A snort escaped me before I could help it, the corner of my mouth tugging upward. “Hoarding’s fine, as long as you win with it.” I set the crossbow aside and drew the bolts together in a neat bundle.
We finished sorting the packs, then walked the town for a while, keeping to the quieter streets. Celeste carried water for Calla, and I bartered a few coins for bread and oil. Villagers watched us with the kind of eyes that weighed fear against gratitude. By the time the shadows stretched long, we’d seen all we needed of the place, and Calla was calling us back to the table.
The stew Calla and Celeste made was simple but filling, heavy with root vegetables and the kind of seasoning born of necessity rather than choice. We ate without hurry, the warmth of the food easing the edge of the long day.

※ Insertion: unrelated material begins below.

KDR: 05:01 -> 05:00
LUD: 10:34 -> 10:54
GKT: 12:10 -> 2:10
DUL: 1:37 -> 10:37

When the bowls were empty, Calla gathered them into the basin, wiped her hands on her apron, and gave us both a look that landed somewhere between stern and weary. “You’ve done enough for one day. Get some rest. Tomorrow will come fast.”
She didn’t wait for an answer before retreating down the hall to her room. The sound of her door shutting left the house in a hush broken only by the crackle of the hearth.
I settled back onto the floor where I’d left my gear, sword propped within reach, the warmth of the flames casting long shadows up the walls.
The door to Celeste’s room opened a moment later. She stepped out with her bedroll tucked under her arm.
I frowned. “There’s a bed in there, you know.”
She knelt beside the hearth, already spreading the blanket across the floor. “I’d rather sleep near the fire.”
“You’ll get a better night’s rest on a mattress.”
Her hands smoothed the fabric flat, her voice calm but firm. “The fire’s warmer. Besides…” She glanced at me, just long enough. “I don’t mind the company.”
I watched her for a moment, then shook my head with a faint huff. “Stubborn as ever.”
She only smiled, settling onto the blanket and turning toward the fire. The silence stretched, lighter now, softer.
I lay back against the floorboards, the weight of the day pressing down but not unwelcome. Her breathing evened beside me, quiet and steady, until the house itself seemed to match it.
For once, I didn’t mind the company either.